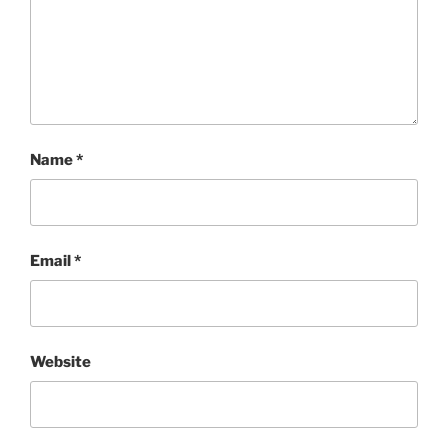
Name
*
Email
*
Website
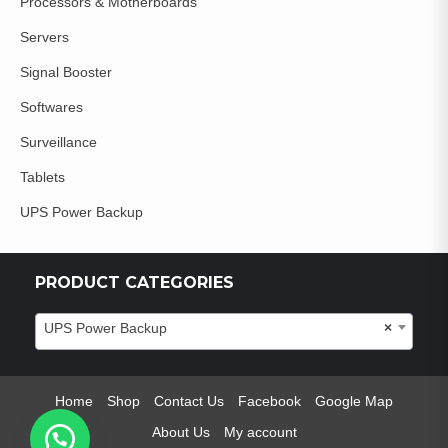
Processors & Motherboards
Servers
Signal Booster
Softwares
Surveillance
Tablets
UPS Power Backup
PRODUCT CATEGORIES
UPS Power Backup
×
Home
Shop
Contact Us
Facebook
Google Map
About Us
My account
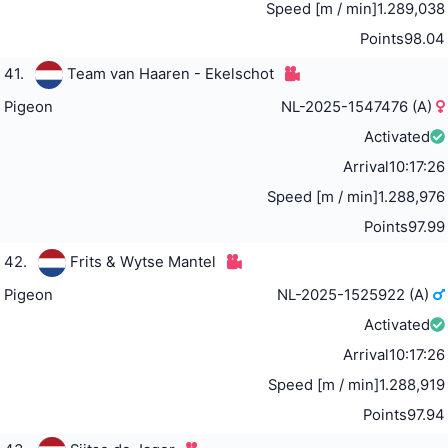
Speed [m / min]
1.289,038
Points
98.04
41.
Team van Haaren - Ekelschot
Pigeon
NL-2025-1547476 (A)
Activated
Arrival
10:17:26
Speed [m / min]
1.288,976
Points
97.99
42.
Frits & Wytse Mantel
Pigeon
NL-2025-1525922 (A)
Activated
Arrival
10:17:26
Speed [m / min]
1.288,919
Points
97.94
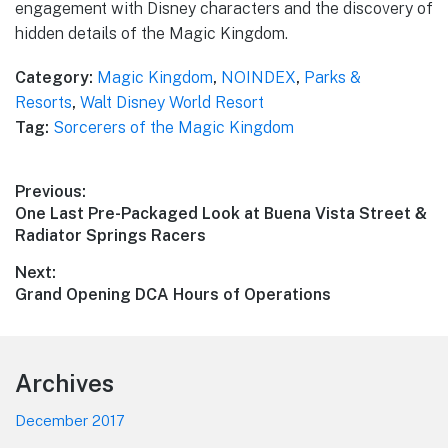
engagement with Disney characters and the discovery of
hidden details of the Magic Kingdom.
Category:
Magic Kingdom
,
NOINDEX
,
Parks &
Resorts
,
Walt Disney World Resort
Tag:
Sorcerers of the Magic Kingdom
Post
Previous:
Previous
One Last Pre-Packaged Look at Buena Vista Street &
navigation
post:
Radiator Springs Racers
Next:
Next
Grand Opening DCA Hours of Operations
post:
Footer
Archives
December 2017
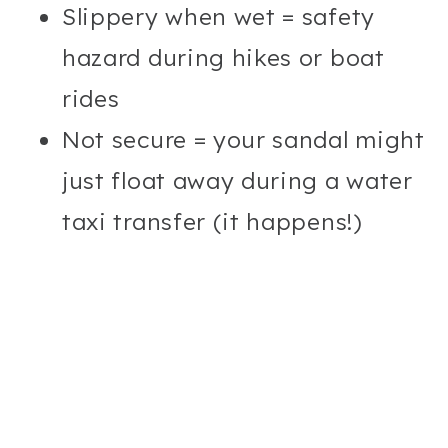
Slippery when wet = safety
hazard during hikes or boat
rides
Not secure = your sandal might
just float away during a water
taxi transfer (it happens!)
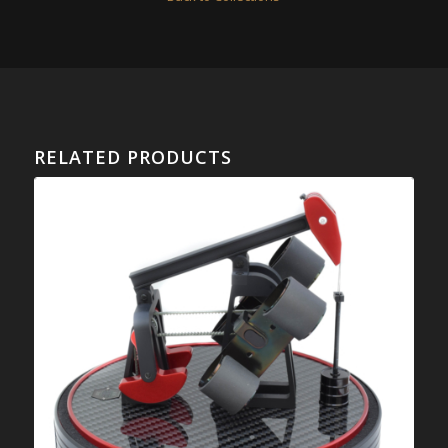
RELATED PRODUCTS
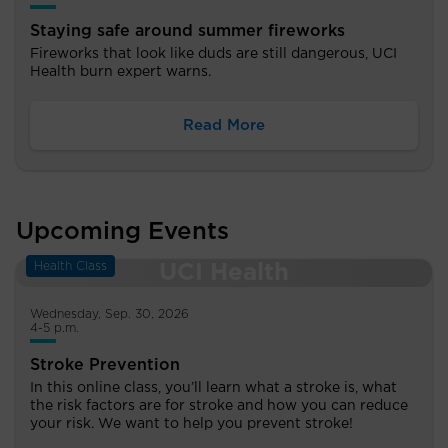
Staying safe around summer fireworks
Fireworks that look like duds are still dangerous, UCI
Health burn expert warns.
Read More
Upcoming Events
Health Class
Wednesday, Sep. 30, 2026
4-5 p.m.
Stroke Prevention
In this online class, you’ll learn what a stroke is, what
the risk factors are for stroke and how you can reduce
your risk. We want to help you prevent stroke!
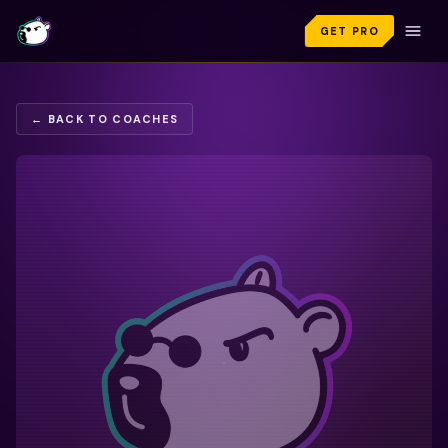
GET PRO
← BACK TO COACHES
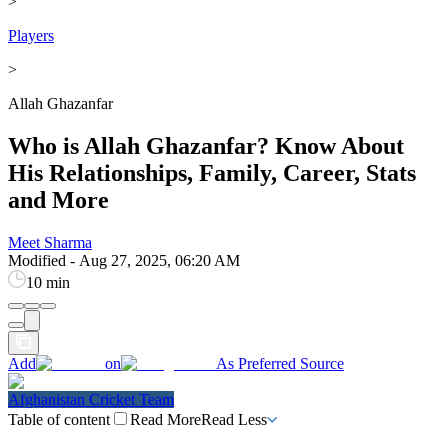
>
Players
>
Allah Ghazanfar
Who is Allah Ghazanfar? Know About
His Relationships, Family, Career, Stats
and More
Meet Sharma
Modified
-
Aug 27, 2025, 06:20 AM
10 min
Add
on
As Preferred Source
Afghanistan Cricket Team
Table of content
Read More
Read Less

------------------------------------------------

Work instructions: All lines above in which the word "during" occurs should be identified and copied.

Answer section:
hazard during hikes or boat
just float away during a water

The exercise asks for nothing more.